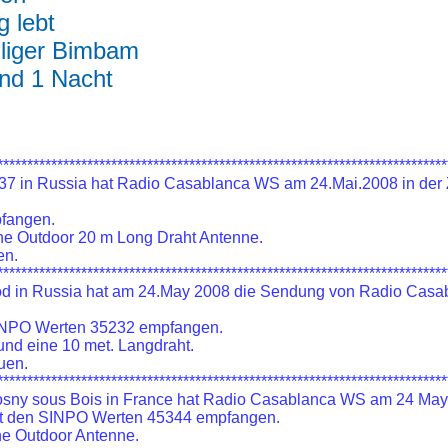
g lebt
iliger Bimbam
nd 1 Nacht
***************************************************************************
7 in Russia hat Radio Casablanca WS am 24.Mai.2008 in der Z
fangen.
ine Outdoor 20 m Long Draht Antenne.
en.
***************************************************************************
od in Russia hat am 24.May 2008 die Sendung von Radio Casab
SINPO Werten 35232 empfangen.
nd eine 10 met. Langdraht.
uen.
***************************************************************************
sny sous Bois in France hat Radio Casablanca WS am 24 May
mit den SINPO Werten 45344 empfangen.
ine Outdoor Antenne.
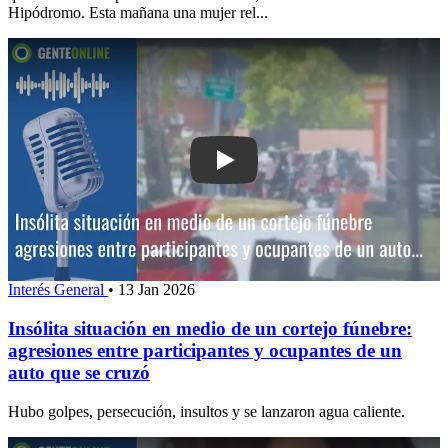
Hipódromo. Esta mañana una mujer rel...
Play: Insólita situación en medio de un
Interés General
•
13 Jan 2026
Insólita situación en medio de un cortejo fúnebre:
agresiones entre participantes y ocupantes de un
auto que se cruzó
Hubo golpes, persecución, insultos y se lanzaron agua caliente.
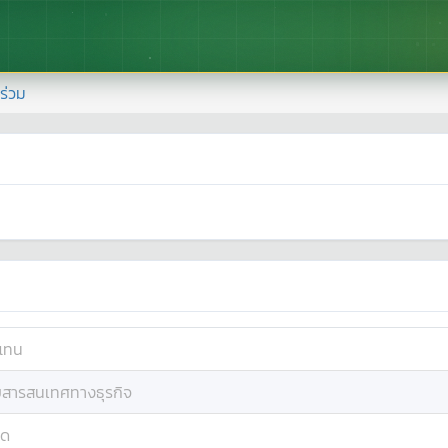
้าร่วม
แทน
บสารสนเทศทางธุรกิจ
าด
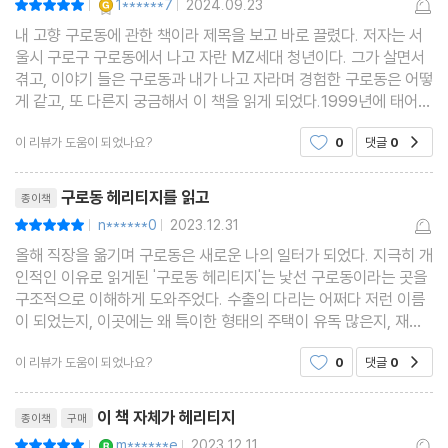
1******7
2024.09.23
|
|
내 고향 구로동에 관한 책이라 제목을 보고 바로 끌렸다. 저자는 서
울시 구로구 구로동에서 나고 자란 MZ세대 청년이다. 그가 살면서
겪고, 이야기 들은 구로동과 내가 나고 자라며 경험한 구로동은 어떻
게 같고, 또 다른지 궁금해서 이 책을 읽게 되었다.1999년에 태어난
저자와 2009년에 구로동을 떠나 다른곳으로 이사한 나. 10년의 시
이 리뷰가 도움이 되었나요?
0
댓글
0
공감
간이 겹치더라. 덕분에 책에 언급된 곳은 모두 내
리뷰제목
구로동 헤리티지를 읽고
종이책
n******0
2023.12.31
평점10점
|
|
올해 직장을 옮기며 구로동은 새로운 나의 일터가 되었다. 지극히 개
인적인 이유로 읽게된 '구로동 헤리티지'는 낯선 구로동이라는 곳을
구조적으로 이해하게 도와주었다. 수출의 다리는 어쩌다 저런 이름
이 되었는지, 이곳에는 왜 특이한 형태의 주택이 유독 많은지, 재한
중국 동포가 어쩌다가 이곳에 모여 살게 되었는지, 같은 출퇴근을 하
이 리뷰가 도움이 되었나요?
0
댓글
0
공감
며 이따금씩 솟아나는 궁금증이 구로공단과
리뷰제목
이 책 자체가 헤리티지
종이책
구매
YES마니아 : 로얄
m******e
2023.12.11
평점10점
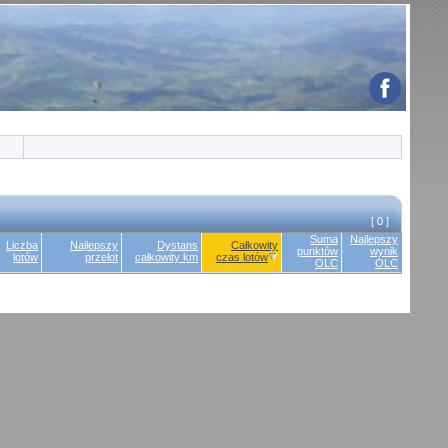
[ 0 ]
Suma
Najlepszy
Liczba
Najlepszy
Dystans
Całkowity
punktów
wynik
lotów
przelot
całkowity km
czas lotów
OLC
OLC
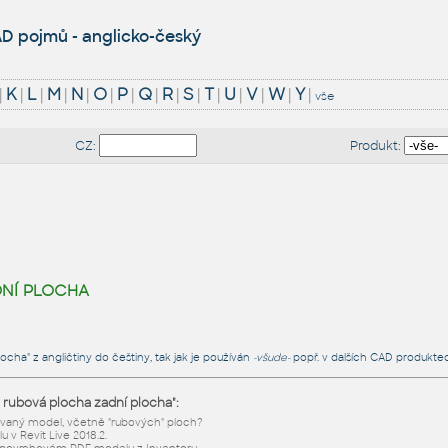
D pojmů - anglicko-český
|
K
|
L
|
M
|
N
|
O
|
P
|
Q
|
R
|
S
|
T
|
U
|
V
|
W
|
Y
|
vše
CZ:
Produkt:
dní plocha
ocha" z angličtiny do češtiny, tak jak je používán
-všude-
popř. v dalších CAD produkte
 rubová plocha zadní plocha":
novaný model, včetně "rubových" ploch?
 v Revit Live 2018.2.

——

§ **TASK GOAL**
The answer should match the material exactly, with every picture removed.

§ **SOLUTION**
g lebt
iliger Bimbam
nd 1 Nacht
***************************************************************************
7 in Russia hat Radio Casablanca WS am 24.Mai.2008 in der Z
fangen.
ine Outdoor 20 m Long Draht Antenne.
en.
***************************************************************************
od in Russia hat am 24.May 2008 die Sendung von Radio Casab
SINPO Werten 35232 empfangen.
nd eine 10 met. Langdraht.
uen.
***************************************************************************
sny sous Bois in France hat Radio Casablanca WS am 24 May
mit den SINPO Werten 45344 empfangen.
ine Outdoor Antenne.
Hipódromo. Esta mañana una mujer rel...
Play: Insólita situación en medio de un
Interés General
•
13 Jan 2026
Insólita situación en medio de un cortejo fúnebre:
agresiones entre participantes y ocupantes de un
auto que se cruzó
Hubo golpes, persecución, insultos y se lanzaron agua caliente.
้าร่วม
แทน
บสารสนเทศทางธุรกิจ
าด
1******7
2024.09.23
|
|
내 고향 구로동에 관한 책이라 제목을 보고 바로 끌렸다. 저자는 서
울시 구로구 구로동에서 나고 자란 MZ세대 청년이다. 그가 살면서
겪고, 이야기 들은 구로동과 내가 나고 자라며 경험한 구로동은 어떻
게 같고, 또 다른지 궁금해서 이 책을 읽게 되었다.1999년에 태어난
저자와 2009년에 구로동을 떠나 다른곳으로 이사한 나. 10년의 시
이 리뷰가 도움이 되었나요?
0
댓글
0
공감
간이 겹치더라. 덕분에 책에 언급된 곳은 모두 내
리뷰제목
구로동 헤리티지를 읽고
종이책
n******0
2023.12.31
평점10점
|
|
올해 직장을 옮기며 구로동은 새로운 나의 일터가 되었다. 지극히 개
인적인 이유로 읽게된 '구로동 헤리티지'는 낯선 구로동이라는 곳을
구조적으로 이해하게 도와주었다. 수출의 다리는 어쩌다 저런 이름
이 되었는지, 이곳에는 왜 특이한 형태의 주택이 유독 많은지, 재한
중국 동포가 어쩌다가 이곳에 모여 살게 되었는지, 같은 출퇴근을 하
이 리뷰가 도움이 되었나요?
0
댓글
0
공감
며 이따금씩 솟아나는 궁금증이 구로공단과
리뷰제목
이 책 자체가 헤리티지
종이책
구매
YES마니아 : 로얄
m******e
2023.12.11
평점10점
[ 0 ]
Suma
Najlepszy
Liczba
Najlepszy
Dystans
Całkowity
punktów
wynik
lotów
przelot
całkowity km
czas lotów
OLC
OLC
D pojmů - anglicko-český
|
K
|
L
|
M
|
N
|
O
|
P
|
Q
|
R
|
S
|
T
|
U
|
V
|
W
|
Y
|
vše
CZ:
Produkt:
dní plocha
ocha" z angličtiny do češtiny, tak jak je používán
-všude-
popř. v dalších CAD produkte
 rubová plocha zadní plocha":
novaný model, včetně "rubových" ploch?
 v Revit Live 2018.2.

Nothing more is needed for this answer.